:: Transcribed page contents ::
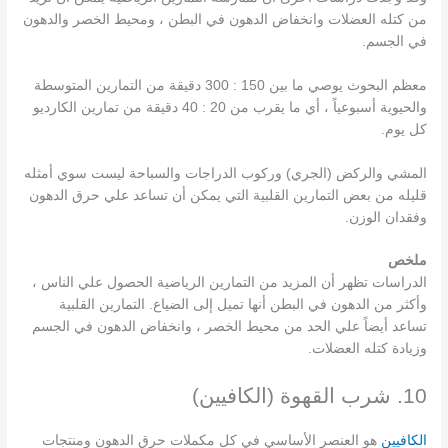
من كتله العضلات وانخفاض الدهون في البطن ، ومحيط الخصر والدهون
في الجسم.
معظم البحوث يوصي ما بين 150 : 300 دقيقة من التمارين المتوسطة
والحيوية أسبوعياً ، أي ما يقرب من 20 : 40 دقيقة من تمارين الكارديو
كل يوم.
المشي والركض (الجري) وركوب الدراجات والسباحة ليست سوي أمثله
قليله من بعض التمارين القلبية التي يمكن أن تساعد علي حرق الدهون
وفقدان الوزن.
ملخص
الدراسات تظهر أن المزيد من التمارين الرياضية الحصول علي الناس ،
وأكثر من الدهون في البطن أنها تميل إلى الضياع. التمارين القلبية
تساعد أيضاً علي الحد من محيط الخصر ، وانخفاض الدهون في الجسم
وزيادة كتله العضلات.
10. شرب القهوة (الكافيين)
الكافيين
هو العنصر الأساسي في كل مكملات حرق الدهون ومنتجات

:: Problem to work on ::
State how many lines in the records above contain the word "الجسم", and give only that number.

:: Result for this task ::
2